Twitter was especially one of the best online tools to collect this data in Turkey as the country ranks seventh in the world for users.
“People under the rubble called for help by sending tweets. Others retweeted them,” said Kapanoglu. “We have a tremendous amount of data there, and the API is the most reliable and the safest way to access that data continuously.”
Twitter is turning a blind eye
Since taking over the company, Musk has slashed off most of the engineers that previously updated the platform's systems that enabled the clean and efficient flow of reliable data.
An associate professor of International Relations at Ozyegin University in Istanbul, Akin Unver, told the site that routine attempts to access the social media's data server started to return inconsistent data as of late October.

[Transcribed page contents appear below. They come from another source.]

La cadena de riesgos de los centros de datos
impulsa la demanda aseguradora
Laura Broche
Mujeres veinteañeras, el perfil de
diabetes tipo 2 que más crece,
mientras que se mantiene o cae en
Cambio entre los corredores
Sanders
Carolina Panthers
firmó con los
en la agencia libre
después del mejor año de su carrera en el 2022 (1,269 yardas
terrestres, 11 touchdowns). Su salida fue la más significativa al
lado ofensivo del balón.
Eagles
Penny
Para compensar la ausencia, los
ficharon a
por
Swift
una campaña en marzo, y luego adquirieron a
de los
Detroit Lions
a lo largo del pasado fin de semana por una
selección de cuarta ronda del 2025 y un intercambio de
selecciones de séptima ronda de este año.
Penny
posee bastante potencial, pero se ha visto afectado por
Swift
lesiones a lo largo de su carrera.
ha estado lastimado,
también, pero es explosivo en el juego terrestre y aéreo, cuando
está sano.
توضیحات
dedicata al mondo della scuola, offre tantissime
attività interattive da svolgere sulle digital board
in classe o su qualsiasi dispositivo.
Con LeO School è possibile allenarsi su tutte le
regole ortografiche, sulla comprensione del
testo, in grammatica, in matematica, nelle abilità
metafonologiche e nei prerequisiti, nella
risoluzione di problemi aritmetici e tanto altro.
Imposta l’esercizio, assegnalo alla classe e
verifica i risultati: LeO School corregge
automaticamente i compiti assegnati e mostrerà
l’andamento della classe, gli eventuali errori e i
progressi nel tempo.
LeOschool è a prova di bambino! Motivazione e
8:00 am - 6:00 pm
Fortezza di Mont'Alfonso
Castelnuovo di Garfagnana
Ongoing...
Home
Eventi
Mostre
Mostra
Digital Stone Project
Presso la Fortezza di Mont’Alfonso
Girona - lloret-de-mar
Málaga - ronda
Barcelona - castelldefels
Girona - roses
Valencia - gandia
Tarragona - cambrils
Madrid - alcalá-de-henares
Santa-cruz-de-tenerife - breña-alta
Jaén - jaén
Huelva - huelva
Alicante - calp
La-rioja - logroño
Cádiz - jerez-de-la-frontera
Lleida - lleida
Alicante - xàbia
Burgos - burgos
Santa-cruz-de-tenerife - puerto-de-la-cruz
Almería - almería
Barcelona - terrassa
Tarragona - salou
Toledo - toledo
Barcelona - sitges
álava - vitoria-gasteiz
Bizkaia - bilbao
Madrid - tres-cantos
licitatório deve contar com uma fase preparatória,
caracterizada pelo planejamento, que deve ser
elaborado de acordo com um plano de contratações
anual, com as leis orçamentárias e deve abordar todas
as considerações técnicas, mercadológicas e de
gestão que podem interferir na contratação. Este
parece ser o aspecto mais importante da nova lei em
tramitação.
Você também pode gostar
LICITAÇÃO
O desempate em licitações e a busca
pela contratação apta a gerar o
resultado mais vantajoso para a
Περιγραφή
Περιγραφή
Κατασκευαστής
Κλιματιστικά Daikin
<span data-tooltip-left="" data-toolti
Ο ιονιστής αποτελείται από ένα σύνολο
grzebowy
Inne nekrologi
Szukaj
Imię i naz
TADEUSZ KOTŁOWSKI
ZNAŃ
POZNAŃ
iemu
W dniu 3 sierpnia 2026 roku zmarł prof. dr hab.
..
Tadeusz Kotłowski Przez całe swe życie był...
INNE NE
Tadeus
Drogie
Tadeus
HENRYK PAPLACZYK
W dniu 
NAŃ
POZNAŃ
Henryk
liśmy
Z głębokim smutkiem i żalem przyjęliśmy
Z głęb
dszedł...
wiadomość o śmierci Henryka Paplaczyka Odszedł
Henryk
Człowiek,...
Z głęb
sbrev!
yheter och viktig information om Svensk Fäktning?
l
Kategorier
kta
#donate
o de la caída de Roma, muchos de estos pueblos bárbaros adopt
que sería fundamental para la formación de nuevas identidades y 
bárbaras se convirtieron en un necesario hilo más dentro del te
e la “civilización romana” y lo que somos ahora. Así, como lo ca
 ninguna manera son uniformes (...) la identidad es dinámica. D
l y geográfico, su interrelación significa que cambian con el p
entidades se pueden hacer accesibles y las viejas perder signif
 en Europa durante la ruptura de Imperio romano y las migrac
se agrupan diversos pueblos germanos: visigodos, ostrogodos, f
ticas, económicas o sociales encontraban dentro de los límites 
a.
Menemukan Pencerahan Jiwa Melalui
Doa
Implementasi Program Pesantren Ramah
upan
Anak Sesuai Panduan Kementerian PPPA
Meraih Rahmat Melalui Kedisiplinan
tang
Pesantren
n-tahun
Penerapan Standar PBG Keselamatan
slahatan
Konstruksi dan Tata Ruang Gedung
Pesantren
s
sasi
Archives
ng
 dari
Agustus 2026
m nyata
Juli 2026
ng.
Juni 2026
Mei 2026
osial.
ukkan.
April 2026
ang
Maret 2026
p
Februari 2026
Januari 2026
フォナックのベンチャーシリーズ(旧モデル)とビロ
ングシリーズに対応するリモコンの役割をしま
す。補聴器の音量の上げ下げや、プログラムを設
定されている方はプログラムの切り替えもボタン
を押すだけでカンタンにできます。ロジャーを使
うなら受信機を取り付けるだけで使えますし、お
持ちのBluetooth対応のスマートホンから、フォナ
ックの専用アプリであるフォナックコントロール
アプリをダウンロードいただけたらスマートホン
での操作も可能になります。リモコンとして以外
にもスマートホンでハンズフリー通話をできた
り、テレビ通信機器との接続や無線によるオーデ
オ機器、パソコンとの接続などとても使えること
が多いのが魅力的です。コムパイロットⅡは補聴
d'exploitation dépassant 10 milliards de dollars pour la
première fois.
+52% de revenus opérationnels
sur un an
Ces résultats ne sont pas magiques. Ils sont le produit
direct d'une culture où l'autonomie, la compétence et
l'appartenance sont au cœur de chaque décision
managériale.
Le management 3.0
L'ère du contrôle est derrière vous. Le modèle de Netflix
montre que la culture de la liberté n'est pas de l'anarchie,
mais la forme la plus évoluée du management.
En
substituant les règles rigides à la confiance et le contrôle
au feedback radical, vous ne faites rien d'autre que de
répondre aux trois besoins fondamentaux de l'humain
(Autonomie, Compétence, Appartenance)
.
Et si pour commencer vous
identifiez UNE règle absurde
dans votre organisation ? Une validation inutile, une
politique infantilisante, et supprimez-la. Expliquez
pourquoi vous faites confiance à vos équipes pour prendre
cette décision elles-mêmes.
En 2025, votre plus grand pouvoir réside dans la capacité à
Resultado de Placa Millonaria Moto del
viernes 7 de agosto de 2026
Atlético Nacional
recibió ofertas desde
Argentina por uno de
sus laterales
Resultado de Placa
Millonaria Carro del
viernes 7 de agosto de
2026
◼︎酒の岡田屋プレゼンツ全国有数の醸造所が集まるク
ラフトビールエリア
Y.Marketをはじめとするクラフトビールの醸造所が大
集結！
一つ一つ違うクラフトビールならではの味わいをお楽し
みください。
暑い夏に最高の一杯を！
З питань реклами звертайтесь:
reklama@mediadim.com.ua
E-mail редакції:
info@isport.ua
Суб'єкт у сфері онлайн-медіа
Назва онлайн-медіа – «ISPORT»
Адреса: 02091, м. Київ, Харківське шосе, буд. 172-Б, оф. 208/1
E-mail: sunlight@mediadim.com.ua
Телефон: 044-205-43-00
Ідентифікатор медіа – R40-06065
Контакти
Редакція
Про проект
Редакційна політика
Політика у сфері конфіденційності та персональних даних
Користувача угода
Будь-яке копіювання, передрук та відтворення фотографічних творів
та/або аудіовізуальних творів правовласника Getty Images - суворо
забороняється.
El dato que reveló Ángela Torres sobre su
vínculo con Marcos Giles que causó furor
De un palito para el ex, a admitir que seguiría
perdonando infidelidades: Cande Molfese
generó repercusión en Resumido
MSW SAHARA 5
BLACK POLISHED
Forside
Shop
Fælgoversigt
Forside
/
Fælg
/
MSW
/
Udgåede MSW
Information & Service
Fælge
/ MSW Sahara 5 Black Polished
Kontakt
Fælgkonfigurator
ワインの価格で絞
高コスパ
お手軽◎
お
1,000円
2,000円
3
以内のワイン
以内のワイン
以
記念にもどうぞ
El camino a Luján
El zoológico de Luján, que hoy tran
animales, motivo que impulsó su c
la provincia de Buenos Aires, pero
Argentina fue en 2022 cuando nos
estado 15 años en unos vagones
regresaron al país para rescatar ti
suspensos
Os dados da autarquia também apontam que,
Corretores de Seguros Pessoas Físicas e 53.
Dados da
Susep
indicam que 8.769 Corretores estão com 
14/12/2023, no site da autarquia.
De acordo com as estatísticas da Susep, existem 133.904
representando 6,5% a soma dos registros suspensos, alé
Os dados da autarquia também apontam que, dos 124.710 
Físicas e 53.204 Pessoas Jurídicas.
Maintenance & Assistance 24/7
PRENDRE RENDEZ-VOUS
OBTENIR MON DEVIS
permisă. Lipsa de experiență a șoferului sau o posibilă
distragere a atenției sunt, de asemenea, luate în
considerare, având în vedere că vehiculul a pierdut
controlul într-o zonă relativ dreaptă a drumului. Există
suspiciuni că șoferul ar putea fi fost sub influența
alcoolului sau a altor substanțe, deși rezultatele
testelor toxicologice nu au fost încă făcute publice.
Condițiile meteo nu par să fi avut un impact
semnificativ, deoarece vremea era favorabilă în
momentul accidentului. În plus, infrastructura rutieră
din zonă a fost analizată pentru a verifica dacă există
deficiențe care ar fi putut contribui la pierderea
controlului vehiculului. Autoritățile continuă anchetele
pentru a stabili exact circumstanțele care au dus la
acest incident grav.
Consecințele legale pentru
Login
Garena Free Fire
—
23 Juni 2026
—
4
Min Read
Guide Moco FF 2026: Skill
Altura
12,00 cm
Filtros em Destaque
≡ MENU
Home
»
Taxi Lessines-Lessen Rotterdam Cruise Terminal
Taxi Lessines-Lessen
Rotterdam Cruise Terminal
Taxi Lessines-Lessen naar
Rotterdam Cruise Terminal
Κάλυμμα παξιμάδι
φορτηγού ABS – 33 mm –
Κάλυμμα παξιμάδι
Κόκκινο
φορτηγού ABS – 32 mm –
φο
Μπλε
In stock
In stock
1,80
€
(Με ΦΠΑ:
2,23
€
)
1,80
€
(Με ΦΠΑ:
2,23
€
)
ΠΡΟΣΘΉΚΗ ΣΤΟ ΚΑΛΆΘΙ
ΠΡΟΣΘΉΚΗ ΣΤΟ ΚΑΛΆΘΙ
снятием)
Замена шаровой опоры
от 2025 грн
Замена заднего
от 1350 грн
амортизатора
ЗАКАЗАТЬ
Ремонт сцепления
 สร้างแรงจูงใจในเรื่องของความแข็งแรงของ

Unver, also an expert on computational methods and digital crisis communication, added that the mass firing broke down the “previously robust and efficient engineering system built by Twitter.”
Twitter Developers’ Communities, a portal that served as a communication method between data analysts and Twitter's engineering teams, has been inactive since Musk took over, while Twitter has not responded to complaints on that matter, Unver added.
Ugur Kursuncu, a computer scientist at Georgia State University who is also participating in the effort, said that Twitter's out-of-the-blue announced surprised programmers taking part in relief efforts and caused a lot of confusion among the community who can lack a very valuable source of public data.
“Twitter is just turning a blind eye,” Kursuncu told the site. “People have resorted to just tagging [Musk] on Twitter.”
“The social consequences of the business decisions being made by these platforms have to be accounted for, because any kind of restrictions or limitations are going to have very serious consequences that are going to impact millions of people’s lives," he concluded.